The Wheel of Time seems daunting in the same style that Frank Herbert’s Dune is daunting. The difference being I already decided in my mind when I read Dune that I would go no further than the first book. You don’t have that option with The Wheel of Time. Like Dune, the writing style is long-winded but Jordan, like Herbert and Tolkien, cares about his words being mot juste.

However, this makes for a slow read. A fantasy novel, usually a long read by itself, will take me about two weeks to read. The first Wheel of Time novel has taken me a month to get through. It’s a slog, which usually has a negative connotation, but somehow it’s a good slog? A lot of backstory and history is given in this first book which usually would be perfect for a reader like me, who loves exposition, but by the end of the novel, it was hard to stay focused.
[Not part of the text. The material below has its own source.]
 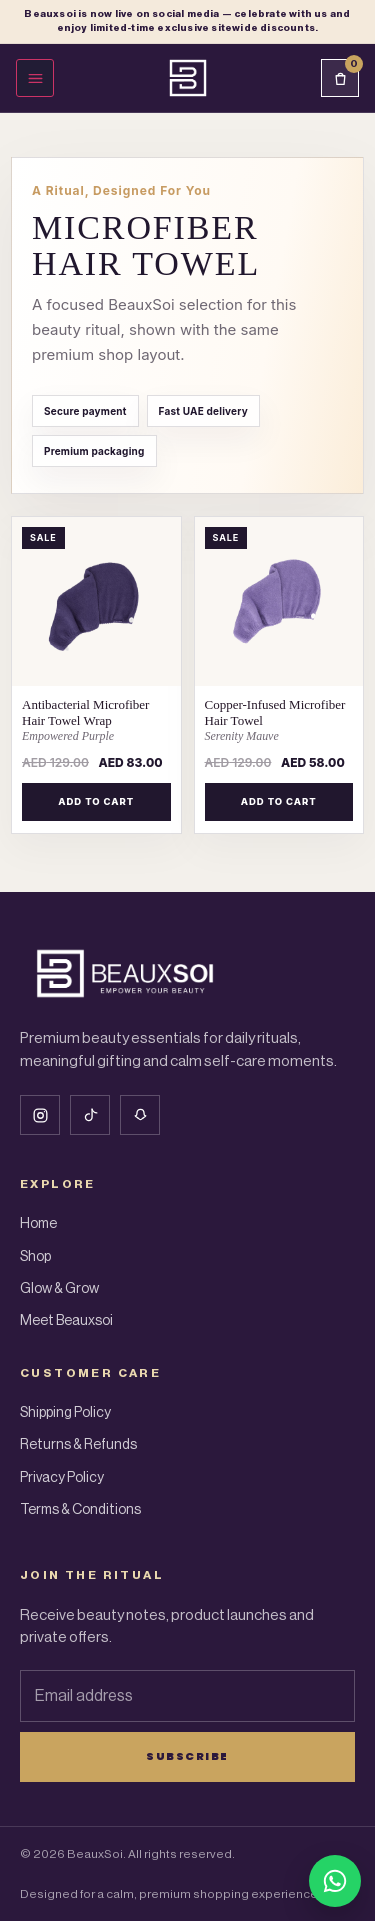 I want to click on Terms & Conditions, so click(x=80, y=1510).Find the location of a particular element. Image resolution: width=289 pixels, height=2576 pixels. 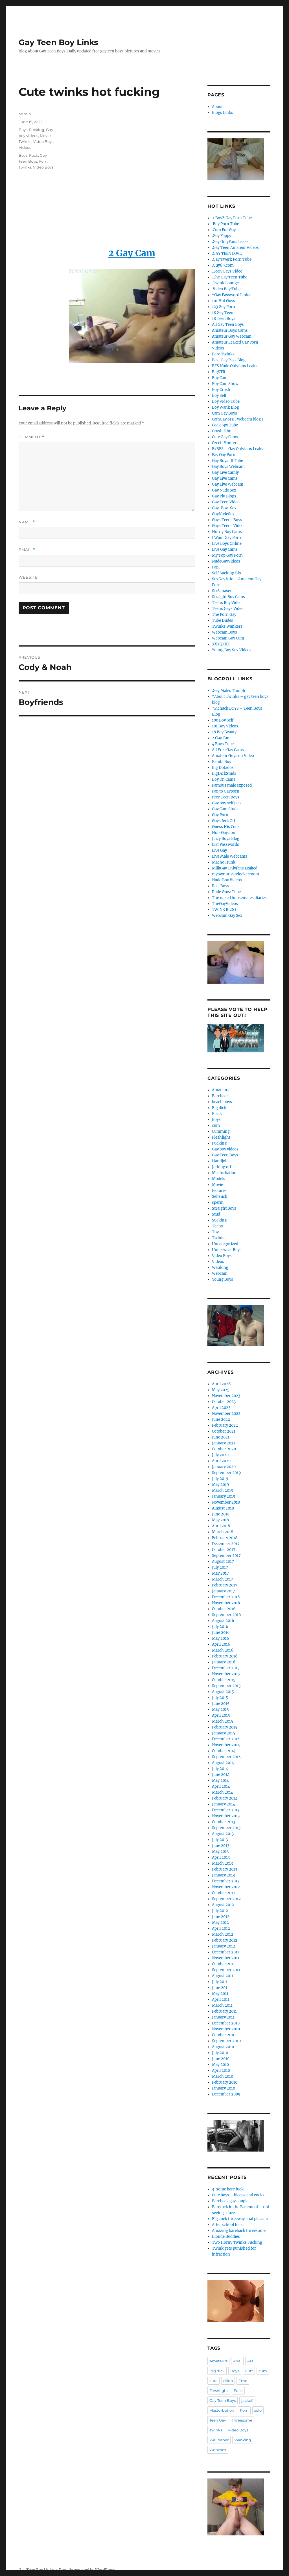

October 2012 is located at coordinates (223, 1893).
It’s funny, for such well-known fantasy series it is surprising how little I knew about it. Even A Song of Ice and Fire was spoiled for me (The Red Wedding) before I ever finished the second book. With The Wheel of Time, however, I’ve never heard of a single character or setting. Not Rand Al’Thor, Mat Cauthon, or Perrin Ayabard nor Tar Valon, Emond’s Field, or Caemlyn.

When I say the series may be too daunting for me this isn’t a criticism of the books nor does it mean that I won’t continue reading. What I mean is that it’s going to take me a long time to read and truly appreciate the series. As a child, doctors told my mother that I had attention deficit disorder. In school, I could not sit still. At parties, I would run into walls. To fight this, my parents removed all artificial flavors and coloring from my diet rather than putting me on a prescription drug like Ritalin. Now, I struggle to fight distractions when writing and have difficulty staying focused if I read a two books of a series in a row.

I could read each book in the series one after another, but not only would it take longer than if I read other books in between but the series would become a burden rather than what I would do for enjoyment. I look forward to reading the next book in the series, The Great Hunt, after I’ve read two or three other books in between. Now if you’ll excuse me, I’m going to read The Lord of the Rings for the twelfth time in ten years.